Data listing:
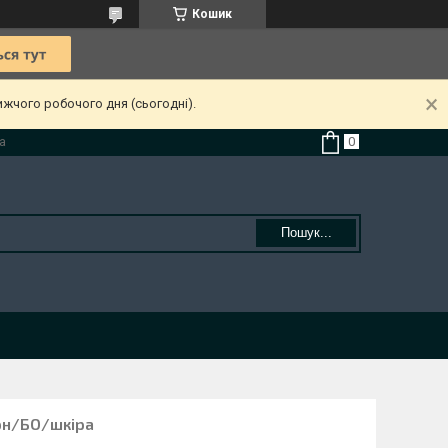
Кошик
ижчого робочого дня (сьогодні).
а
Пошук...
рн/БО/шкіра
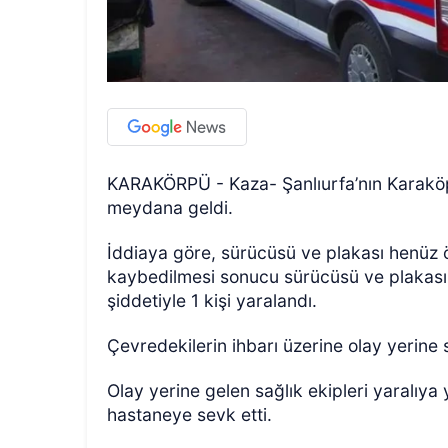
KARAKÖRPÜ - Kaza- Şanlıurfa’nın Karaköp
ÖZEL HABER
meydana geldi.
İddiaya göre, sürücüsü ve plakası henüz 
kaybedilmesi sonucu sürücüsü ve plakası
şiddetiyle 1 kişi yaralandı.
Çevredekilerin ihbarı üzerine olay yerine 
Olay yerine gelen sağlık ekipleri yaralıya
hastaneye sevk etti.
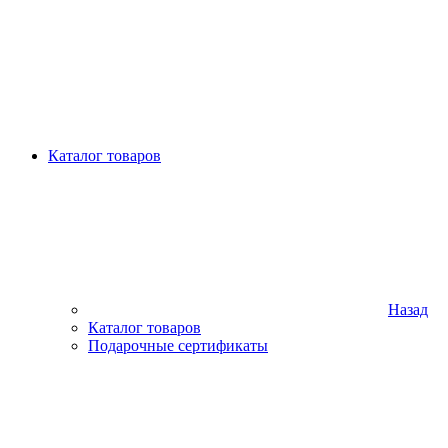
Каталог товаров
Назад
Каталог товаров
Подарочные сертификаты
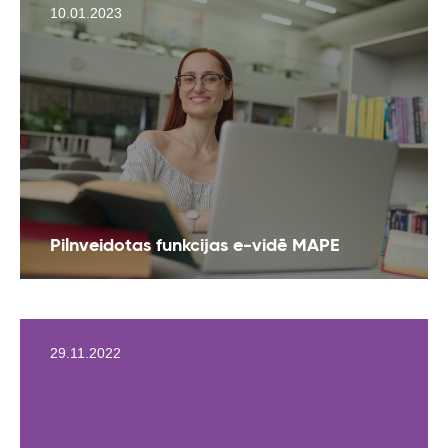
10.01.2023
Pilnveidotas funkcijas e-vidē MAPE
29.11.2022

Task: All lines from the one containing "Olay yerine gelen sağlık ekipleri yaralıya" through the final line of the records are to be retyped exactly; no other lines and no pictures are to be included.

Output for this task:
Olay yerine gelen sağlık ekipleri yaralıya
hastaneye sevk etti.
Каталог товаров
Назад
Каталог товаров
Подарочные сертификаты
10.01.2023
Pilnveidotas funkcijas e-vidē MAPE
29.11.2022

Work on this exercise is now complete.